> [Problem to solve] Print out the entries below with no edits.

> [Data excerpts]

◇ ◇ ◇ ◇ ◇

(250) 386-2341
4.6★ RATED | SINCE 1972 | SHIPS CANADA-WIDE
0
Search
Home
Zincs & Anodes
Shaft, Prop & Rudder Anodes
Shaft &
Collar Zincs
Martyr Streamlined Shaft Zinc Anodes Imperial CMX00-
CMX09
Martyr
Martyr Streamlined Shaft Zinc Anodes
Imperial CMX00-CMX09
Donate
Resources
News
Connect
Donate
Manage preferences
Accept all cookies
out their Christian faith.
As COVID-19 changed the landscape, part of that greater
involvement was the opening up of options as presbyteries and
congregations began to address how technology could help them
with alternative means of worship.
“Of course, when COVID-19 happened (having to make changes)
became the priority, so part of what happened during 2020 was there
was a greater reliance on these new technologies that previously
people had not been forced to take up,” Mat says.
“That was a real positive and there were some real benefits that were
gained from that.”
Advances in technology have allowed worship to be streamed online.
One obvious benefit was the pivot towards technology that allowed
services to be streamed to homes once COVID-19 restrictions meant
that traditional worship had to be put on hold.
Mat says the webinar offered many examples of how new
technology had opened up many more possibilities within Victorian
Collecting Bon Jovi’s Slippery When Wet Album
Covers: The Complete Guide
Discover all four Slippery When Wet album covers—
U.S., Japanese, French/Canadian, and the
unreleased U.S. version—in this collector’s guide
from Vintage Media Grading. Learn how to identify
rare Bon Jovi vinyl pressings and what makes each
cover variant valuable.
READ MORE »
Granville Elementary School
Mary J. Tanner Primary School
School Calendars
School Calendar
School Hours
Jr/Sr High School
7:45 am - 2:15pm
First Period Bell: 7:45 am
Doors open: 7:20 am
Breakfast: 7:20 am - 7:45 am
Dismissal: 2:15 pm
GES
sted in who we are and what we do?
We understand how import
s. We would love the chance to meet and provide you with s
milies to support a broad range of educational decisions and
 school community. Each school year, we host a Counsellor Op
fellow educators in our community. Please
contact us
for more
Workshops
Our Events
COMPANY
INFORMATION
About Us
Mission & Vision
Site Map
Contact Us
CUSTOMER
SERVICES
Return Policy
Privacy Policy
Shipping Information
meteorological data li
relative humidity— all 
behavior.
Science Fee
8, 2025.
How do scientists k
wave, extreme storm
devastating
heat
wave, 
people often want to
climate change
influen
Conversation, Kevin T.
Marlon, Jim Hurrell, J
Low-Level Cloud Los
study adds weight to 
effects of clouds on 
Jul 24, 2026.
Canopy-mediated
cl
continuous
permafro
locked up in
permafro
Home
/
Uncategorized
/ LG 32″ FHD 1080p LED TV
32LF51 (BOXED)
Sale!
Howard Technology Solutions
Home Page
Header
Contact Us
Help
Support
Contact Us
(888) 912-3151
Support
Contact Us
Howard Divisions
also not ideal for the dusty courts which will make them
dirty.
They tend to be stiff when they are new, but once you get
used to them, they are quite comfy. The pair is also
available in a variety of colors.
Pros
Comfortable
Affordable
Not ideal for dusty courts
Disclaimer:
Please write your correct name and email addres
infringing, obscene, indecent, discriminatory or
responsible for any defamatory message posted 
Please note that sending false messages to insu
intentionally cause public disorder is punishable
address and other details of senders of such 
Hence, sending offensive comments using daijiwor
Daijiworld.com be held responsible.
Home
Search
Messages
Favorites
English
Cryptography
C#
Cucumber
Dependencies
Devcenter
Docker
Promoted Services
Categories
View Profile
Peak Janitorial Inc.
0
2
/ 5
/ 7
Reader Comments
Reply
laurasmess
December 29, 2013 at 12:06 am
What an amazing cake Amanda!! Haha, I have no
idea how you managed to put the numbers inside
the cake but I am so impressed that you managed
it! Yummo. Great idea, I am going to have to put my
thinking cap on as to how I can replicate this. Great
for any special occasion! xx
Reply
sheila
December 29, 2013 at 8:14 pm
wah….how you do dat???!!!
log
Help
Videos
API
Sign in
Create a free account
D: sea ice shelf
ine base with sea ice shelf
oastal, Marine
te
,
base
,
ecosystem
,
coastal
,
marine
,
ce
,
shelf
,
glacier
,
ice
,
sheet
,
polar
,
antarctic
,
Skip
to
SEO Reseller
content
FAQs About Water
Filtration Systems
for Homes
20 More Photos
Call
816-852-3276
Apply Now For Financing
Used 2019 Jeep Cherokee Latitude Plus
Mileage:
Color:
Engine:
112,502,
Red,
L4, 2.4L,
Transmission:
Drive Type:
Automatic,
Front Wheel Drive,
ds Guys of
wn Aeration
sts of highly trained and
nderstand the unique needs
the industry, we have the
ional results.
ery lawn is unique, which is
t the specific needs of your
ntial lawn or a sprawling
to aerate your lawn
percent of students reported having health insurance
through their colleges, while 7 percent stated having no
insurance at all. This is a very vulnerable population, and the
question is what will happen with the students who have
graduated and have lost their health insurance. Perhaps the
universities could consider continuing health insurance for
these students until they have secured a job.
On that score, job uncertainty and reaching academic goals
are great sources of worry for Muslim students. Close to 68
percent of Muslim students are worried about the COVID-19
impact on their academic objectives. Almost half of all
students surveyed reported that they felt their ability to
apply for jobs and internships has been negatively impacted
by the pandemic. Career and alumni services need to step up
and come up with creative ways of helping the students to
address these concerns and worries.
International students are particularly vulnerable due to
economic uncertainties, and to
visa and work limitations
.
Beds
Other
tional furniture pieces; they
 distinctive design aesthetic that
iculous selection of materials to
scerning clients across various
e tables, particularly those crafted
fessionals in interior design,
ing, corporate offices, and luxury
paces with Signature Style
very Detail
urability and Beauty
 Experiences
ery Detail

◇ ◇ ◇ ◇ ◇

> [Exercise answer]
(250) 386-2341
4.6★ RATED | SINCE 1972 | SHIPS CANADA-WIDE
0
Search
Home
Zincs & Anodes
Shaft, Prop & Rudder Anodes
Shaft &
Collar Zincs
Martyr Streamlined Shaft Zinc Anodes Imperial CMX00-
CMX09
Martyr
Martyr Streamlined Shaft Zinc Anodes
Imperial CMX00-CMX09
Donate
Resources
News
Connect
Donate
Manage preferences
Accept all cookies
out their Christian faith.
As COVID-19 changed the landscape, part of that greater
involvement was the opening up of options as presbyteries and
congregations began to address how technology could help them
with alternative means of worship.
“Of course, when COVID-19 happened (having to make changes)
became the priority, so part of what happened during 2020 was there
was a greater reliance on these new technologies that previously
people had not been forced to take up,” Mat says.
“That was a real positive and there were some real benefits that were
gained from that.”
Advances in technology have allowed worship to be streamed online.
One obvious benefit was the pivot towards technology that allowed
services to be streamed to homes once COVID-19 restrictions meant
that traditional worship had to be put on hold.
Mat says the webinar offered many examples of how new
technology had opened up many more possibilities within Victorian
Collecting Bon Jovi’s Slippery When Wet Album
Covers: The Complete Guide
Discover all four Slippery When Wet album covers—
U.S., Japanese, French/Canadian, and the
unreleased U.S. version—in this collector’s guide
from Vintage Media Grading. Learn how to identify
rare Bon Jovi vinyl pressings and what makes each
cover variant valuable.
READ MORE »
Granville Elementary School
Mary J. Tanner Primary School
School Calendars
School Calendar
School Hours
Jr/Sr High School
7:45 am - 2:15pm
First Period Bell: 7:45 am
Doors open: 7:20 am
Breakfast: 7:20 am - 7:45 am
Dismissal: 2:15 pm
GES
sted in who we are and what we do?
We understand how import
s. We would love the chance to meet and provide you with s
milies to support a broad range of educational decisions and
 school community. Each school year, we host a Counsellor Op
fellow educators in our community. Please
contact us
for more
Workshops
Our Events
COMPANY
INFORMATION
About Us
Mission & Vision
Site Map
Contact Us
CUSTOMER
SERVICES
Return Policy
Privacy Policy
Shipping Information
meteorological data li
relative humidity— all 
behavior.
Science Fee
8, 2025.
How do scientists k
wave, extreme storm
devastating
heat
wave, 
people often want to
climate change
influen
Conversation, Kevin T.
Marlon, Jim Hurrell, J
Low-Level Cloud Los
study adds weight to 
effects of clouds on 
Jul 24, 2026.
Canopy-mediated
cl
continuous
permafro
locked up in
permafro
Home
/
Uncategorized
/ LG 32″ FHD 1080p LED TV
32LF51 (BOXED)
Sale!
Howard Technology Solutions
Home Page
Header
Contact Us
Help
Support
Contact Us
(888) 912-3151
Support
Contact Us
Howard Divisions
also not ideal for the dusty courts which will make them
dirty.
They tend to be stiff when they are new, but once you get
used to them, they are quite comfy. The pair is also
available in a variety of colors.
Pros
Comfortable
Affordable
Not ideal for dusty courts
Disclaimer:
Please write your correct name and email addres
infringing, obscene, indecent, discriminatory or
responsible for any defamatory message posted 
Please note that sending false messages to insu
intentionally cause public disorder is punishable
address and other details of senders of such 
Hence, sending offensive comments using daijiwor
Daijiworld.com be held responsible.
Home
Search
Messages
Favorites
English
Cryptography
C#
Cucumber
Dependencies
Devcenter
Docker
Promoted Services
Categories
View Profile
Peak Janitorial Inc.
0
2
/ 5
/ 7
Reader Comments
Reply
laurasmess
December 29, 2013 at 12:06 am
What an amazing cake Amanda!! Haha, I have no
idea how you managed to put the numbers inside
the cake but I am so impressed that you managed
it! Yummo. Great idea, I am going to have to put my
thinking cap on as to how I can replicate this. Great
for any special occasion! xx
Reply
sheila
December 29, 2013 at 8:14 pm
wah….how you do dat???!!!
log
Help
Videos
API
Sign in
Create a free account
D: sea ice shelf
ine base with sea ice shelf
oastal, Marine
te
,
base
,
ecosystem
,
coastal
,
marine
,
ce
,
shelf
,
glacier
,
ice
,
sheet
,
polar
,
antarctic
,
Skip
to
SEO Reseller
content
FAQs About Water
Filtration Systems
for Homes
20 More Photos
Call
816-852-3276
Apply Now For Financing
Used 2019 Jeep Cherokee Latitude Plus
Mileage:
Color:
Engine:
112,502,
Red,
L4, 2.4L,
Transmission:
Drive Type:
Automatic,
Front Wheel Drive,
ds Guys of
wn Aeration
sts of highly trained and
nderstand the unique needs
the industry, we have the
ional results.
ery lawn is unique, which is
t the specific needs of your
ntial lawn or a sprawling
to aerate your lawn
percent of students reported having health insurance
through their colleges, while 7 percent stated having no
insurance at all. This is a very vulnerable population, and the
question is what will happen with the students who have
graduated and have lost their health insurance. Perhaps the
universities could consider continuing health insurance for
these students until they have secured a job.
On that score, job uncertainty and reaching academic goals
are great sources of worry for Muslim students. Close to 68
percent of Muslim students are worried about the COVID-19
impact on their academic objectives. Almost half of all
students surveyed reported that they felt their ability to
apply for jobs and internships has been negatively impacted
by the pandemic. Career and alumni services need to step up
and come up with creative ways of helping the students to
address these concerns and worries.
International students are particularly vulnerable due to
economic uncertainties, and to
visa and work limitations
.
Beds
Other
tional furniture pieces; they
 distinctive design aesthetic that
iculous selection of materials to
scerning clients across various
e tables, particularly those crafted
fessionals in interior design,
ing, corporate offices, and luxury
paces with Signature Style
very Detail
urability and Beauty
 Experiences
ery Detail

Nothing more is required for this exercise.